§ **WORK ORDER**
Set down every entry exactly as it stands, omitting any picture.

::: MATERIAL SUPPLIED

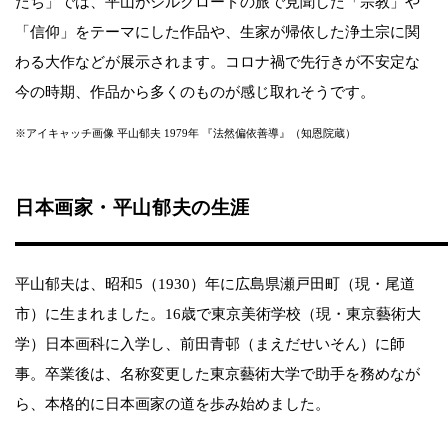
たち」では、平山がシルクロードの旅で見聞した「宗教」や
「信仰」をテーマにした作品や、生家が帰依した浄土宗に関
わる大作などが展示されます。コロナ禍で先行きが不安定な
今の時期、作品から多くのものが感じ取れそうです。
※アイキャッチ画像 平山郁夫 1979年 『法然偏依善導』（知恩院蔵）
日本画家・平山郁夫の生涯
平山郁夫は、昭和5（1930）年に広島県瀬戸田町（現・尾道
市）に生まれました。16歳で東京美術学校（現・東京藝術大
学）日本画科に入学し、前田青邨（まえだせいそん）に師
事。卒業後は、名称変更した東京藝術大学で助手を務めなが
ら、本格的に日本画家の道を歩み始めました。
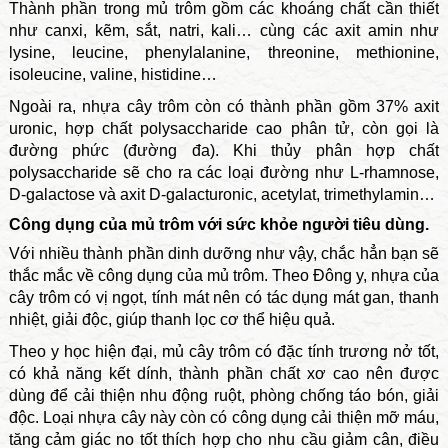
Thành phần trong mủ trôm gồm các khoáng chất cần thiết
như canxi, kẽm, sắt, natri, kali… cùng các axit amin như
lysine, leucine, phenylalanine, threonine, methionine,
isoleucine, valine, histidine…
Ngoài ra, nhựa cây trôm còn có thành phần gồm 37% axit
uronic, hợp chất polysaccharide cao phân tử, còn gọi là
đường phức (đường đa). Khi thủy phân hợp chất
polysaccharide sẽ cho ra các loại đường như L-rhamnose,
D-galactose và axit D-galacturonic, acetylat, trimethylamin…
Công dụng của mủ trôm với sức khỏe người tiêu dùng.
Với nhiều thành phần dinh dưỡng như vậy, chắc hẳn bạn sẽ
thắc mắc về công dụng của mủ trôm. Theo Đông y, nhựa của
cây trôm có vị ngọt, tính mát nên có tác dụng mát gan, thanh
nhiệt, giải độc, giúp thanh lọc cơ thể hiệu quả.
Theo y học hiện đại, mủ cây trôm có đặc tính trương nở tốt,
có khả năng kết dính, thành phần chất xơ cao nên được
dùng để cải thiện nhu động ruột, phòng chống táo bón, giải
độc. Loại nhựa cây này còn có công dụng cải thiện mỡ máu,
tăng cảm giác no tốt thích hợp cho nhu cầu giảm cân, điều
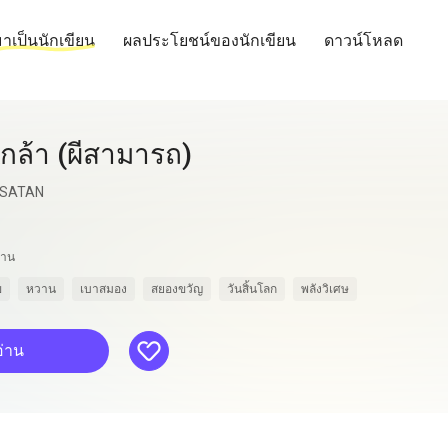
าเป็นนักเขียน
ผลประโยชน์ของนักเขียน
ดาวน์โหลด
กล้า (ผีสามารถ)
SATAN
่าน
ข
หวาน
เบาสมอง
สยองขวัญ
วันสิ้นโลก
พลังวิเศษ
like
อ่าน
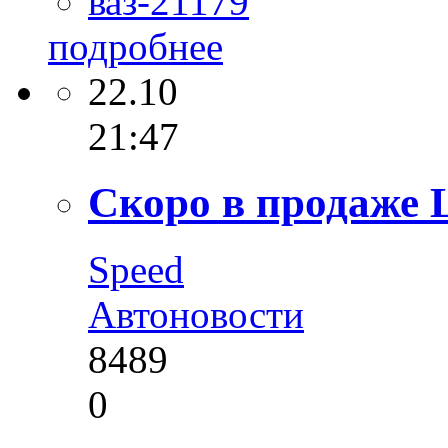
ваз-21179
подробнее
22.10
21:47
Скоро в продаже 
Speed
Автоновости
8489
0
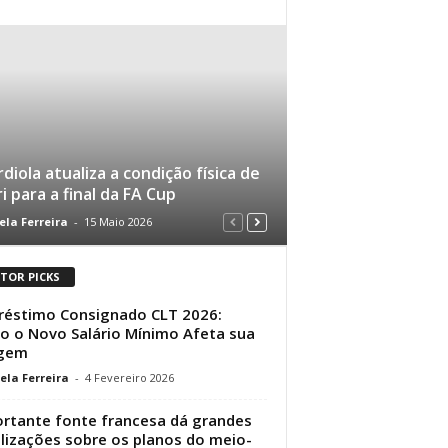
diola atualiza a condição física de
i para a final da FA Cup
ela Ferreira
-
15 Maio 2026
ITOR PICKS
éstimo Consignado CLT 2026:
 o Novo Salário Mínimo Afeta sua
gem
ela Ferreira
-
4 Fevereiro 2026
rtante fonte francesa dá grandes
lizações sobre os planos do meio-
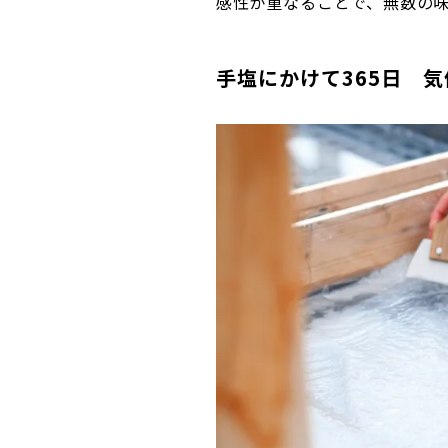
感性が重なることで、無数の
手塩にかけて365日 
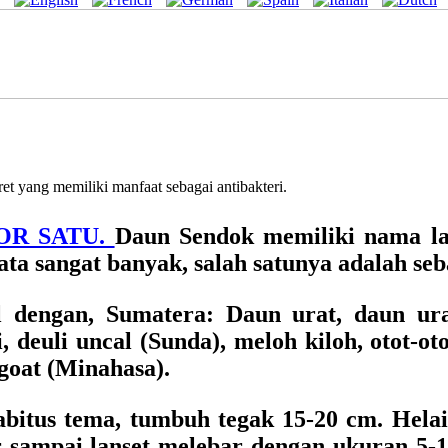
t yang memiliki manfaat sebagai antibakteri.
MOR SATU.
Daun Sendok memiliki nama l
a sangat banyak, salah satunya adalah seba
 dengan, Sumatera: Daun urat, daun urat
, deuli uncal (Sunda), meloh kiloh, otot-
goat (Minahasa).
tus tema, tumbuh tegak 15-20 cm. Helaia
r sampai lanset melebar dengan ukuran 5-10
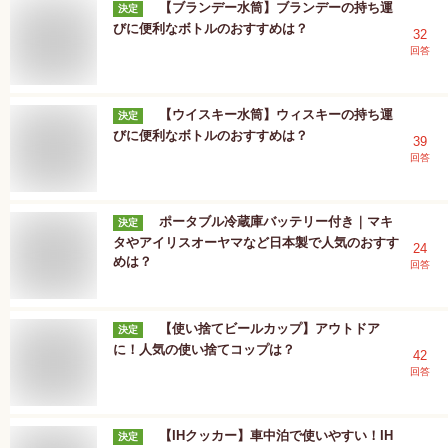
【ブランデー水筒】ブランデーの持ち運
決定
びに便利なボトルのおすすめは？
32
回答
【ウイスキー水筒】ウィスキーの持ち運
決定
びに便利なボトルのおすすめは？
39
回答
ポータブル冷蔵庫バッテリー付き｜マキ
決定
タやアイリスオーヤマなど日本製で人気のおすす
24
めは？
回答
【使い捨てビールカップ】アウトドア
決定
に！人気の使い捨てコップは？
42
回答
【IHクッカー】車中泊で使いやすい！IH
決定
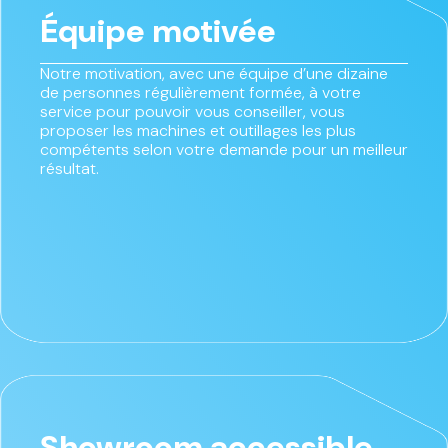
Équipe motivée
Notre motivation, avec une équipe d’une dizaine
de personnes régulièrement formée, à votre
service pour pouvoir vous conseiller, vous
proposer les machines et outillages les plus
compétents selon votre demande pour un meilleur
résultat.
Showroom accessible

::::::

§ **OUTPUT FOR THIS TASK**
たち」では、平山がシルクロードの旅で見聞した「宗教」や
「信仰」をテーマにした作品や、生家が帰依した浄土宗に関
わる大作などが展示されます。コロナ禍で先行きが不安定な
今の時期、作品から多くのものが感じ取れそうです。
※アイキャッチ画像 平山郁夫 1979年 『法然偏依善導』（知恩院蔵）
日本画家・平山郁夫の生涯
平山郁夫は、昭和5（1930）年に広島県瀬戸田町（現・尾道
市）に生まれました。16歳で東京美術学校（現・東京藝術大
学）日本画科に入学し、前田青邨（まえだせいそん）に師
事。卒業後は、名称変更した東京藝術大学で助手を務めなが
ら、本格的に日本画家の道を歩み始めました。
Thành phần trong mủ trôm gồm các khoáng chất cần thiết
như canxi, kẽm, sắt, natri, kali… cùng các axit amin như
lysine, leucine, phenylalanine, threonine, methionine,
isoleucine, valine, histidine…
Ngoài ra, nhựa cây trôm còn có thành phần gồm 37% axit
uronic, hợp chất polysaccharide cao phân tử, còn gọi là
đường phức (đường đa). Khi thủy phân hợp chất
polysaccharide sẽ cho ra các loại đường như L-rhamnose,
D-galactose và axit D-galacturonic, acetylat, trimethylamin…
Công dụng của mủ trôm với sức khỏe người tiêu dùng.
Với nhiều thành phần dinh dưỡng như vậy, chắc hẳn bạn sẽ
thắc mắc về công dụng của mủ trôm. Theo Đông y, nhựa của
cây trôm có vị ngọt, tính mát nên có tác dụng mát gan, thanh
nhiệt, giải độc, giúp thanh lọc cơ thể hiệu quả.
Theo y học hiện đại, mủ cây trôm có đặc tính trương nở tốt,
có khả năng kết dính, thành phần chất xơ cao nên được
dùng để cải thiện nhu động ruột, phòng chống táo bón, giải
độc. Loại nhựa cây này còn có công dụng cải thiện mỡ máu,
tăng cảm giác no tốt thích hợp cho nhu cầu giảm cân, điều
าเป็นนักเขียน
ผลประโยชน์ของนักเขียน
ดาวน์โหลด
กล้า (ผีสามารถ)
SATAN
่าน
ข
หวาน
เบาสมอง
สยองขวัญ
วันสิ้นโลก
พลังวิเศษ
like
อ่าน
ваз-21179
подробнее
22.10
21:47
Скоро в продаже 
Speed
Автоновости
8489
0
diola atualiza a condição física de
i para a final da FA Cup
ela Ferreira
-
15 Maio 2026
ITOR PICKS
éstimo Consignado CLT 2026:
 o Novo Salário Mínimo Afeta sua
gem
ela Ferreira
-
4 Fevereiro 2026
rtante fonte francesa dá grandes
lizações sobre os planos do meio-
感性が重なることで、無数の
手塩にかけて365日 
t yang memiliki manfaat sebagai antibakteri.
MOR SATU.
Daun Sendok memiliki nama l
a sangat banyak, salah satunya adalah seba
 dengan, Sumatera: Daun urat, daun urat
, deuli uncal (Sunda), meloh kiloh, otot-
goat (Minahasa).
tus tema, tumbuh tegak 15-20 cm. Helaia
r sampai lanset melebar dengan ukuran 5-10
【ブランデー水筒】ブランデーの持ち運
決定
びに便利なボトルのおすすめは？
32
回答
【ウイスキー水筒】ウィスキーの持ち運
決定
びに便利なボトルのおすすめは？
39
回答
ポータブル冷蔵庫バッテリー付き｜マキ
決定
タやアイリスオーヤマなど日本製で人気のおすす
24
めは？
回答
【使い捨てビールカップ】アウトドア
決定
に！人気の使い捨てコップは？
42
回答
【IHクッカー】車中泊で使いやすい！IH
決定
Équipe motivée
Notre motivation, avec une équipe d’une dizaine
de personnes régulièrement formée, à votre
service pour pouvoir vous conseiller, vous
proposer les machines et outillages les plus
compétents selon votre demande pour un meilleur
résultat.
Showroom accessible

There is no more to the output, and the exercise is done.